部員達の説明では、衿花が見せた台本は今から2週間前、夏休み中は完全に休業していた演劇部が2学期の初日に部室に集まったときに発見したものらしい。演劇部が所有するノートPCのデスクトップ画面にいつの間にか保存されていたというそのテキストファイルには、日付も作成者も、それがわかるような説明文も一切なく、いつ誰が何のために作成したのかもわからなかったが、読んでみると1つの完成した演劇台本だった。
「其の台本の尺、即ち御劇として演じさせて頂いた場合の御上演時間、並びに其の御劇自体の御難易度、其の劇の御舞台が一つの洋館様の中という限られた空間様である点…」
無表情な衿花の説明に、「クローズドサークルってゆーんだよー」ときいなが補足を入れる。
「どちらを取らせて頂いても、文化祭様まで御時間の無いわたくし共が演じさせて頂くには、丁度良い台本で御座いました」
誰が作ったかわからない台本なんて、気持ち悪がって削除しても良さそうなものだったが、演劇部の部員たちの反応はそうではなかった。面白い、話題づくりに丁度いい、興味を持ってもらうきっかけになる…。そんな風に好意的に受け入れられ、結局、是非今度の文化祭で演じよう、という事になったのだった。
「だって面白そーじゃない?誰が作ったのかわからない謎の台本、しかも内容はミステリー。どんな劇なんだろーって気になって、みんな観に来てくれそーだよー?」
確かに…。
文化祭に来てそんな謳い文句の演劇があったら、自分だって観るだけ観てみようと考えてしまうだろうと沙夜は思った。それだけでも、演劇部としてこの台本を採用する理由としては充分だったのだろう。

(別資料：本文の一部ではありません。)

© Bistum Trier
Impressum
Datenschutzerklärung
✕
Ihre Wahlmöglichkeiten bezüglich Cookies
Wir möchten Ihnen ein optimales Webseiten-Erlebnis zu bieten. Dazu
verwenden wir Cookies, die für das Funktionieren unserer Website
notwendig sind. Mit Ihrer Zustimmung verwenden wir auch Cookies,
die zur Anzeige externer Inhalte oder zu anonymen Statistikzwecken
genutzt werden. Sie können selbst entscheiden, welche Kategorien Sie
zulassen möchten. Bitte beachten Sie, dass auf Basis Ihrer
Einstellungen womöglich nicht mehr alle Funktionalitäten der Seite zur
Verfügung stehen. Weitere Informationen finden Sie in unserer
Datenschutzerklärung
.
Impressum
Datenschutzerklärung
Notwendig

「其れに、御恥ずかしい事にわたくしはミステリー様という御ジャンルを読みませんので分かりかねるのですが、キイや美浦様に読んで頂いた限りでは、其の内容も其れ程悪くない、という御話で御座いました」
おしとやかに口を緩ませる衿花だが、目つきは相変わらずきつい。沙夜にはそれが彼女の笑顔なのか、口の筋肉の運動なのか良く分からない。

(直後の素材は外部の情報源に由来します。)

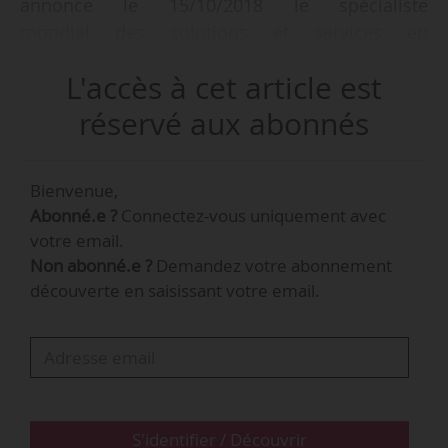
annonce le 15/10/2018 le spécialiste
mondial des solutions et services en
optronique, avionique, électronique et logiciels
L'accès à cet article est
critiques (marchés civils et de défense).
réservé aux abonnés
Raphaëlle Giovannetti a pris ses fonctions le
01/10/2018.
Bienvenue,
Abonné.e ?
Connectez-vous uniquement avec
Depuis août 2015, elle était directrice du
votre email.
développement RH du Groupe Safran, qu’elle a
Non abonné.e ?
Demandez votre abonnement
rejoint dès sa création en 2005.
découverte en saisissant votre email.
S'identifier / Découvrir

「てゆっても、使えないほどじゃない、って感じかなー。いつもはあたしがホン書いてるんだー。結構評判いーんだよー、あたしが書いたのー!」
えっへんと胸をはるきいな。えらいねー、すごいねー、と沙夜は脳内できいなの頭をなでてあげる。
「其れで…、真に心苦しいのですが…」それまで無表情で淡々と語っていた衿花が、少しうつむいて表情に陰を作る。「実を申しますと、黒星様に御入部頂ける前の四名様で、既に此の台本についての御配役は決まっておりまして…」
沙夜は良く分からずに、ん?と頭に疑問符を浮かべる。
「つまりー、今回の劇の演者はもう足りてんだよねー。せっかく入ってもらって悪いんだけどー、今回の文化祭は転校生君は裏方ってことー」
きいなが要約してくれた内容は、沙夜にとっては救い以外の何物でもなかった。内心はめちゃくちゃ安心しながら、何とかそれを感づかれないように悔しそうに答えた。

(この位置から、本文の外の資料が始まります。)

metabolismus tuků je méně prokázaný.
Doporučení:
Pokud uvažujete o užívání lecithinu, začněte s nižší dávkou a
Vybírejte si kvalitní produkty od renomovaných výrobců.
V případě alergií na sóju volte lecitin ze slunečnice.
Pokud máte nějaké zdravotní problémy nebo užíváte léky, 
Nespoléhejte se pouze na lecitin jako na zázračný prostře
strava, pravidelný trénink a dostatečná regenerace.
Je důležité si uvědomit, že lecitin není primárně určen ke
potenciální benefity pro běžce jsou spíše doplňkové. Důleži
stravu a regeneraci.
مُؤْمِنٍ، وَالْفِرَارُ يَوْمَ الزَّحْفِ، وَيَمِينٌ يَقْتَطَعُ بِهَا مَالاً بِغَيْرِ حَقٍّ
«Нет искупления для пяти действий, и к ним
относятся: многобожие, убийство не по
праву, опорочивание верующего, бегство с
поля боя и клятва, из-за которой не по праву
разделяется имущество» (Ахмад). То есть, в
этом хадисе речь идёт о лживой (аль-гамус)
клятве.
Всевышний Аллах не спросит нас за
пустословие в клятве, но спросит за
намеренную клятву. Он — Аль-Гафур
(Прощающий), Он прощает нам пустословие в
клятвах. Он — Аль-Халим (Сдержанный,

「そうですよねぇ。文化祭までもう1ヶ月くらい?でしたっけぇ?しかないのに、完全な演技未経験のわたしがいきなり舞台上がれるわけないっすよねぇ。えぇ!大丈夫です!今回はわたし裏方がんばります!」
「もし宜しければ、わたくしが演じさせて頂く予定の御役を、黒星様に御譲りしても良いかと思うのですが…」
縁起でもない事をいう衿花。ついさっき悔しい振りをしたばかりなので無碍に断る事もできず、沙夜は「い、いやぁ、それは…」とどもってしまった。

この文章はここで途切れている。